Jesus said, "I am the door; if anyone enters through Me, he will be saved, and will go in and out and find pasture. The thief comes only to steal and kill and destroy; I came that they may have life, and have it abundantly. I am the good shepherd; the good shepherd lays down His life for the sheep. He who is a hired hand, and not a shepherd, who is not the owner of the sheep, sees the wolf coming, and leaves the sheep and flees, and the wolf snatches them and scatters them. The man runs away because he is a hired hand and cares nothing for the sheep. I am the good shepherd; I know my sheep and my sheep know me-- even as the Father knows Me and I know the Father; and I lay down My life for the sheep." John 10:9-15
Alice C. Linsley
|Stone sheep cote in Zanuta, West Bank|
Photo: Emil Salman
In the ancient world, dry stack sheep cotes served as housing for the shepherd. This is reflected in the King James Version of Judges 5:16: "Why abodest thou among the sheepfolds, to hear the bleatings of the flocks?
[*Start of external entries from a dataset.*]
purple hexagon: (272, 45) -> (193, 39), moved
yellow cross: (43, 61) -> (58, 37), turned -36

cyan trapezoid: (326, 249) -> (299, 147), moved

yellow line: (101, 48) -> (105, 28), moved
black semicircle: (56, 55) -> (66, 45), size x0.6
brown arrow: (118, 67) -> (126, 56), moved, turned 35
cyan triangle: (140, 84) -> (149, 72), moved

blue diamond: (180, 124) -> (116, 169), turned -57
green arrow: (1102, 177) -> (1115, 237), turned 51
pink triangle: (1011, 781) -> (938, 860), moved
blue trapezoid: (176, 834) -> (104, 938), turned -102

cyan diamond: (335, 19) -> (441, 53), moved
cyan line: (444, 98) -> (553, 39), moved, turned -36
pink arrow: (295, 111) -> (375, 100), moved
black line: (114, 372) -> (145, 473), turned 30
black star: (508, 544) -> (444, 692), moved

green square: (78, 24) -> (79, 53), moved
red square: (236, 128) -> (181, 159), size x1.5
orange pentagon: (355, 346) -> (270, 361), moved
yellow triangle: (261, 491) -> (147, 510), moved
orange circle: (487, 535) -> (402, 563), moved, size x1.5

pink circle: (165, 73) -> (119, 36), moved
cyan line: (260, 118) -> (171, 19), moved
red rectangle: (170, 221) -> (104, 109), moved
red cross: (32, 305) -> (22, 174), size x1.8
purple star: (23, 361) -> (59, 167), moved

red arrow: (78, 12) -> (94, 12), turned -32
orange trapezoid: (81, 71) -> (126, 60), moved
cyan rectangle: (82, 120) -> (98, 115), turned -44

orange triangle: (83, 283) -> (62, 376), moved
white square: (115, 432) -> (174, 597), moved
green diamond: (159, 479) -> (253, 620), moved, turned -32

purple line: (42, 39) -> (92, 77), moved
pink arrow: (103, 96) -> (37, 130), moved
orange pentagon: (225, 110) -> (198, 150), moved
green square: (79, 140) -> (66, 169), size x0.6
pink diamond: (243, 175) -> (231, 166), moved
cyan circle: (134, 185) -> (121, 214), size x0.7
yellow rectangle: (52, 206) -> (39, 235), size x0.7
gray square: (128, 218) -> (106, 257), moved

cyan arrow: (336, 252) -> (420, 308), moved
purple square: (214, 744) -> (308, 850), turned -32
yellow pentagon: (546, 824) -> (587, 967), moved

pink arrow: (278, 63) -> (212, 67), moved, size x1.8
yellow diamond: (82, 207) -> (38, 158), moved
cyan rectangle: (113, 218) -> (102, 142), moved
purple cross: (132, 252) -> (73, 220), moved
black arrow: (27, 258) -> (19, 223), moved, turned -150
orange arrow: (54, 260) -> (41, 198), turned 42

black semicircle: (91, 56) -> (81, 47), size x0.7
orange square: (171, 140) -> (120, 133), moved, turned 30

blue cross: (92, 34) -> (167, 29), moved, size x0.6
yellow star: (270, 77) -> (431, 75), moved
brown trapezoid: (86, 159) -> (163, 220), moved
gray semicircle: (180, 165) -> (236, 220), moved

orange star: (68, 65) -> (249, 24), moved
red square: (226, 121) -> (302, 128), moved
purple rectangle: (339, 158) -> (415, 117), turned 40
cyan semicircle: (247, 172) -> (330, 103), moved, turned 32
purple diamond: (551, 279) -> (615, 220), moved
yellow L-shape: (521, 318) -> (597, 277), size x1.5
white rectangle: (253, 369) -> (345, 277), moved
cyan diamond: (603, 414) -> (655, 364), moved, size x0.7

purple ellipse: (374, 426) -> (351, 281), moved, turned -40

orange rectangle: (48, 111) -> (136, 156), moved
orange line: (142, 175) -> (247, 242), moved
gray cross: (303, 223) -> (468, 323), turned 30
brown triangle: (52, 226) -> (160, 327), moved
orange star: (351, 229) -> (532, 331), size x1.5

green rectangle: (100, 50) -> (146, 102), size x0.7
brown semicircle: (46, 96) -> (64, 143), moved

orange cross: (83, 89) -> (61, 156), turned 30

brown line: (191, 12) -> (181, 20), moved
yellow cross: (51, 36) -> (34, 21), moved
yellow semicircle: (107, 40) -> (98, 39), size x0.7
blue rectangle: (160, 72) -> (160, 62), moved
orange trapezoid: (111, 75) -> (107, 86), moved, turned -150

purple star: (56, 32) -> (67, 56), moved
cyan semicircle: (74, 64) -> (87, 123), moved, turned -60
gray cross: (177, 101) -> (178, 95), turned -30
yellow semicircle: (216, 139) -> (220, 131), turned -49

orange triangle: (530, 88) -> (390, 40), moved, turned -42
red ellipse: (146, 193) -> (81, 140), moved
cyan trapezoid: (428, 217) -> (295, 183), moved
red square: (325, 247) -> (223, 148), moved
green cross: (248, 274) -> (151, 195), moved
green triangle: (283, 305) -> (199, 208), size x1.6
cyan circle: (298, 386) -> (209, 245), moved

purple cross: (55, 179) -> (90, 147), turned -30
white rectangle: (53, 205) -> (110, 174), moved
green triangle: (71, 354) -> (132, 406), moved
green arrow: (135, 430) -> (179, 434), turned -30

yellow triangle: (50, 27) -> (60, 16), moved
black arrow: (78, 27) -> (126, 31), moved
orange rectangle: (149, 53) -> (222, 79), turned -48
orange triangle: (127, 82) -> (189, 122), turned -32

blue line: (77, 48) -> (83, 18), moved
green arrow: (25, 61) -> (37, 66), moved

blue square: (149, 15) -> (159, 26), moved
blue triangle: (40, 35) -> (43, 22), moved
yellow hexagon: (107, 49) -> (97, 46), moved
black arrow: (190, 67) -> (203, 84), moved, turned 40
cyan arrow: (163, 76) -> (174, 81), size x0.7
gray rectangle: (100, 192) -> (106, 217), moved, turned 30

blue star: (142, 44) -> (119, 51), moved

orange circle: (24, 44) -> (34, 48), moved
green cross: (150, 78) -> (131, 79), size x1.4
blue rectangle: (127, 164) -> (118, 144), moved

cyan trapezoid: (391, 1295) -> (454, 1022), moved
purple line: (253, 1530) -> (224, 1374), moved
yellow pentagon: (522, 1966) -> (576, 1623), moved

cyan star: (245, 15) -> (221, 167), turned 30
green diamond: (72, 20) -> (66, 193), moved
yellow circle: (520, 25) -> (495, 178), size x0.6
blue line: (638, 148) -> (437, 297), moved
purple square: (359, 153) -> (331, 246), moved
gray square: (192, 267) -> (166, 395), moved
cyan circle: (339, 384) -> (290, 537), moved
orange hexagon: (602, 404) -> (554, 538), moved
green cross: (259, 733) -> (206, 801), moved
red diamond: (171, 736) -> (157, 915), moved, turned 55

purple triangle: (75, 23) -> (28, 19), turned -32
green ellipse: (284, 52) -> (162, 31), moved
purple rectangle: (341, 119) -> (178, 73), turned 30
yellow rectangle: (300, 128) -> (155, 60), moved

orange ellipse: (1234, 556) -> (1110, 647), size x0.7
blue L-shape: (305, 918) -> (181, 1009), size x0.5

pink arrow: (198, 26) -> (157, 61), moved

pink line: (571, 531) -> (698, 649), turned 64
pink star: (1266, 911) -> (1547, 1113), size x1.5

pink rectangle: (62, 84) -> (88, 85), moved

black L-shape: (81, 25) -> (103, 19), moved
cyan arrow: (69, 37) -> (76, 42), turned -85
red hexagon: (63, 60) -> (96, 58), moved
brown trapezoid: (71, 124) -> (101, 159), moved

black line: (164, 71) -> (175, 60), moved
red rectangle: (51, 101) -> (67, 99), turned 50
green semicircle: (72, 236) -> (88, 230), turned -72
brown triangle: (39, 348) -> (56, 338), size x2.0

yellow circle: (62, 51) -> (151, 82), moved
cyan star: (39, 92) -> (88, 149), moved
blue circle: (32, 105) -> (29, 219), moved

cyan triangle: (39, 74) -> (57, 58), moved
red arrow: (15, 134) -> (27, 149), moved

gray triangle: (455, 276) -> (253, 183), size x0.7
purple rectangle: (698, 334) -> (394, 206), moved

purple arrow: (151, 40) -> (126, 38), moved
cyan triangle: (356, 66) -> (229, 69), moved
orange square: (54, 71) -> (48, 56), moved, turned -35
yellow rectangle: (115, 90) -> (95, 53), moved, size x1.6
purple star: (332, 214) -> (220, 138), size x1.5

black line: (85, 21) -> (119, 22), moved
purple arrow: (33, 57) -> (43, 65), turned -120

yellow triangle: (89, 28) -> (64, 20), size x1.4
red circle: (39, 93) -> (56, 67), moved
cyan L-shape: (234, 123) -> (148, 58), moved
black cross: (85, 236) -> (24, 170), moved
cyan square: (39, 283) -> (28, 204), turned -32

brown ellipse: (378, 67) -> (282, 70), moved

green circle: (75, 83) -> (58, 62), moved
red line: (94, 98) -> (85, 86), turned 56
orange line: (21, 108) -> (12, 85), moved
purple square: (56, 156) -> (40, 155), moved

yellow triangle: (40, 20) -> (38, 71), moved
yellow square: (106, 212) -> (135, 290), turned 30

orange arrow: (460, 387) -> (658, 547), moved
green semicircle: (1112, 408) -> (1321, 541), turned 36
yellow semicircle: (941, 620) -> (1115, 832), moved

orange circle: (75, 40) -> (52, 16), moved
For the divisions of Reuben there were great searchings of heart." 2 Samuel 7:8 also describes the sheep cote as a dwelling place (naveh).
Naveh also refers to a temple or a local shrine. Kar-nak and Kar-nevo refer to a place of sacred rituals. Terah's wife was the daughter of a shrine priest designated "Karnevo" in Jasher 7:50: "Terah took a wife and her name was Amsalai, the daughter of Karnevo..." The original name for Cornwall was Kernow, which is related to the words Karnak and Karnevo, and sheep cotes such as these are found in Cornwall, Devon, Wales and Ireland.
Sheep cotes similar to the one shown above are found in many parts of Europe and are called by different names: tholos, girna, caciara, and keyl. The last word, found in Wales, is provocatively similar to the Altaic kyr ayil, meaning a "sheep village,"or "the get-away to which the ram (krios) leads the sheep."
The dry stack sheep cotes pictured below are common in Ireland, Wales, Serbia and Croatia, all lands inhabited by haplogroup R1b populations.
|This dry stack tholos in Abruzzo, Italy serves as a home and a sheep cote.|
Note that where the man is standing is where the shepherd often sleeps.
He becomes the door that guards the way to the sheep.
Shepherds used sheep cotes as shelters for many centuries. In archaic times, these structures served as seasonal housing for the shepherd and his family as they moved their livestock between higher summer elevations and lower winter pastures. More recently, sheep herders maintain permanent homes in valleys and only a few men move with their flocks to the seasonal sheep cotes.
|A girna in Mellieha, Malta|
|This sheep cote in Anatolia served as a place of worship.|
The shearing of sheep was surrounded by religious ceremony. Sheep shearing and shrines are associated in Genesis 38.
After a long time Judah's wife, the daughter of Shua, died. When Judah had recovered from his grief, he went up to Timnah, to the men who were shearing his sheep, and his friend Hirah the Adullamite went with him. It was told to Tamar, "Behold, your father-in-law is going up to Timnah to shear his sheep."